-- Opening Marker --
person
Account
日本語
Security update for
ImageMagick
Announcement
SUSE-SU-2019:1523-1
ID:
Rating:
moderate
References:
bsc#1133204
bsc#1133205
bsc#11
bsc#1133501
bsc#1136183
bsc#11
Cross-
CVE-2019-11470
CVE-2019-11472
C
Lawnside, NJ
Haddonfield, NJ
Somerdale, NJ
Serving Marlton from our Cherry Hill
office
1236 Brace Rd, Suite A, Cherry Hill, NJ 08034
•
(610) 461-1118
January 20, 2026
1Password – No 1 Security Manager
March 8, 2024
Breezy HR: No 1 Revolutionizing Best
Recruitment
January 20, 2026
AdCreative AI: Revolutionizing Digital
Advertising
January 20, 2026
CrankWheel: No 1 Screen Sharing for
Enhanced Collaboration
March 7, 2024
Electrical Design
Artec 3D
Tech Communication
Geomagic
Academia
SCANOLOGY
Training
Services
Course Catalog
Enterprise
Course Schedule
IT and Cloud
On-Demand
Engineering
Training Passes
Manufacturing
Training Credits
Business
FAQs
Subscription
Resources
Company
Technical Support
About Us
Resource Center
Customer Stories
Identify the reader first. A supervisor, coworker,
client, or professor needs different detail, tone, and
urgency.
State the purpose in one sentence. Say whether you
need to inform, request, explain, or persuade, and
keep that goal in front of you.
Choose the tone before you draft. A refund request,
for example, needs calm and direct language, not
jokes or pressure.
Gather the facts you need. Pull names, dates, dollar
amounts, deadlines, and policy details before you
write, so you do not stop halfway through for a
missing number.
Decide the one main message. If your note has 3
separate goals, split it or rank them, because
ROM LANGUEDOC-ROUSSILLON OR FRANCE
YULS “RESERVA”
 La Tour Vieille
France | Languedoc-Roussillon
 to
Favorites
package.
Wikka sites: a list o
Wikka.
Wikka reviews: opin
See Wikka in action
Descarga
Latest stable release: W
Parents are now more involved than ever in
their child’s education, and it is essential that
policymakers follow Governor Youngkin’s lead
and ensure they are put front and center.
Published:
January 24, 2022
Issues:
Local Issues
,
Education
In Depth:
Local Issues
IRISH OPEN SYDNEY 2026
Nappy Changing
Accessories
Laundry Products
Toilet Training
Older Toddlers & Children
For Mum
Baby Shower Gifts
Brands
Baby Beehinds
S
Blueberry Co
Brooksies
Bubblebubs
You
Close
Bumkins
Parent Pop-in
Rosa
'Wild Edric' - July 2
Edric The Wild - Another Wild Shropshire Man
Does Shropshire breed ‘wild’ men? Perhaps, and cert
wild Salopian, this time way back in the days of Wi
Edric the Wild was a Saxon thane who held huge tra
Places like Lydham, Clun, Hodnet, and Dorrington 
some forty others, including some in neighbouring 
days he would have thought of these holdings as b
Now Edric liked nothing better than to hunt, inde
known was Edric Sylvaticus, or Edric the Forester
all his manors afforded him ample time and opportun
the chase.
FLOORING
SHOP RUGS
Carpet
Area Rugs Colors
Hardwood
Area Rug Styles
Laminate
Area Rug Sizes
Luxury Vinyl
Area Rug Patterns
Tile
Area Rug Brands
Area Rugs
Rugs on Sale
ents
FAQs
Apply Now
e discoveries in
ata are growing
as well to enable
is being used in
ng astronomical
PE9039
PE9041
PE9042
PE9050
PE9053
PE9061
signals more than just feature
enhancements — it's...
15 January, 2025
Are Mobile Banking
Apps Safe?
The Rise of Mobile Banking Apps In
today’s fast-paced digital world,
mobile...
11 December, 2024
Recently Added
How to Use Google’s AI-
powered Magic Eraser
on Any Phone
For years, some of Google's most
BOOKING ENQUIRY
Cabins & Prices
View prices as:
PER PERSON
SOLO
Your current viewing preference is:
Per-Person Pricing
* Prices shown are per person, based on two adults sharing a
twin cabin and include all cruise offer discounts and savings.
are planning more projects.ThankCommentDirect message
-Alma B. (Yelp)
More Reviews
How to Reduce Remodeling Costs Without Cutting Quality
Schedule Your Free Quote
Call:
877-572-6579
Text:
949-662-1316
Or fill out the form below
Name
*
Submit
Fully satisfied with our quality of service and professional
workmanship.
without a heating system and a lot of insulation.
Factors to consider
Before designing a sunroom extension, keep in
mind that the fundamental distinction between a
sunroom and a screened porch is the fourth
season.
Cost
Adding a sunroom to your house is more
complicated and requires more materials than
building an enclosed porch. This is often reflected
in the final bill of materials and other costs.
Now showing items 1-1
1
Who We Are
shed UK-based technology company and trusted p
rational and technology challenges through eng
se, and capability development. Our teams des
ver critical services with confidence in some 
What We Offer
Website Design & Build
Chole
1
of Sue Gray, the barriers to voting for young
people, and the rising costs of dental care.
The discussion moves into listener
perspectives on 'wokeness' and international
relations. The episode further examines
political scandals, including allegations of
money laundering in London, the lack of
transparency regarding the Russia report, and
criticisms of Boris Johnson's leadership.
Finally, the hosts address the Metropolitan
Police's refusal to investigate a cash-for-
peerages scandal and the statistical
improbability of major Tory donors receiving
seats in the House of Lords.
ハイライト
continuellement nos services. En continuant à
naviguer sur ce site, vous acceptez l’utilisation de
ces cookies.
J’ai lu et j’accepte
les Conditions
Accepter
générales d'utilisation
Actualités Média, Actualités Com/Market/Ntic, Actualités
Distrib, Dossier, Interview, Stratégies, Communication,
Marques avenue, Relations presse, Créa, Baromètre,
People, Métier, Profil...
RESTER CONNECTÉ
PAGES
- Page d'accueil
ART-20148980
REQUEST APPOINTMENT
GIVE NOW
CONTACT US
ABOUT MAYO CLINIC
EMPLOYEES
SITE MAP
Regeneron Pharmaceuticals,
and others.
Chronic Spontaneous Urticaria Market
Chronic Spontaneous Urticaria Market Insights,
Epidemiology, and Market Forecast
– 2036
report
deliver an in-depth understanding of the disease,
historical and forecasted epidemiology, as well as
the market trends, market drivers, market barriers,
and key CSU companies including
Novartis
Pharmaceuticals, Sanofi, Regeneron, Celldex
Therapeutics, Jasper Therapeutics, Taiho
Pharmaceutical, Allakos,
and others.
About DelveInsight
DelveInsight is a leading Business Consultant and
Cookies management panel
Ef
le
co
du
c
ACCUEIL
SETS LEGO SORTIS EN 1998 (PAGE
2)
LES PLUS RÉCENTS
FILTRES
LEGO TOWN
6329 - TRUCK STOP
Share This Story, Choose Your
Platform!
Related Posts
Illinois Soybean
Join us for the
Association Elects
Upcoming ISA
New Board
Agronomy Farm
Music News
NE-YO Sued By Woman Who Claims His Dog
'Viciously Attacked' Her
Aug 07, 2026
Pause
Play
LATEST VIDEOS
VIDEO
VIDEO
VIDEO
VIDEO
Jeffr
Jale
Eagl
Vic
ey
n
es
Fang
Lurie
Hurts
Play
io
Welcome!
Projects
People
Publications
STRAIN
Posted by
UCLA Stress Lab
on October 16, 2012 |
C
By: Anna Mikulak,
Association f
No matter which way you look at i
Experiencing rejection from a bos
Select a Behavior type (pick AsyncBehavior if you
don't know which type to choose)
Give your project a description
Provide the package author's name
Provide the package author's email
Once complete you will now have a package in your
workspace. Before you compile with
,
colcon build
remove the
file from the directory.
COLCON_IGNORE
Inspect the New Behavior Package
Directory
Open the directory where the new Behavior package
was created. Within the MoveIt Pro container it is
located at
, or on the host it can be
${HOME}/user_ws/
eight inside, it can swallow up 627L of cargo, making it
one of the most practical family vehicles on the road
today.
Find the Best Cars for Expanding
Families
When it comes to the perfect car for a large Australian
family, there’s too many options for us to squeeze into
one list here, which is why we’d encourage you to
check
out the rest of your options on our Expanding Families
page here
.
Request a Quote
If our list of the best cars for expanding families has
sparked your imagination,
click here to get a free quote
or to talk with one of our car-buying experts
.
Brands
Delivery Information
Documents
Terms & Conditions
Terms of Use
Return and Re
-- Closing Marker --
» **TASK BRIEF**:
Within the listing above, locate the line containing "adults sharing a" and the line containing "workmanship.". Reproduce those two lines and all lines between them exactly, with nothing added.

» **ANSWER TO THIS EXERCISE**:
* Prices shown are per person, based on two adults sharing a
twin cabin and include all cruise offer discounts and savings.
are planning more projects.ThankCommentDirect message
-Alma B. (Yelp)
More Reviews
How to Reduce Remodeling Costs Without Cutting Quality
Schedule Your Free Quote
Call:
877-572-6579
Text:
949-662-1316
Or fill out the form below
Name
*
Submit
Fully satisfied with our quality of service and professional
workmanship.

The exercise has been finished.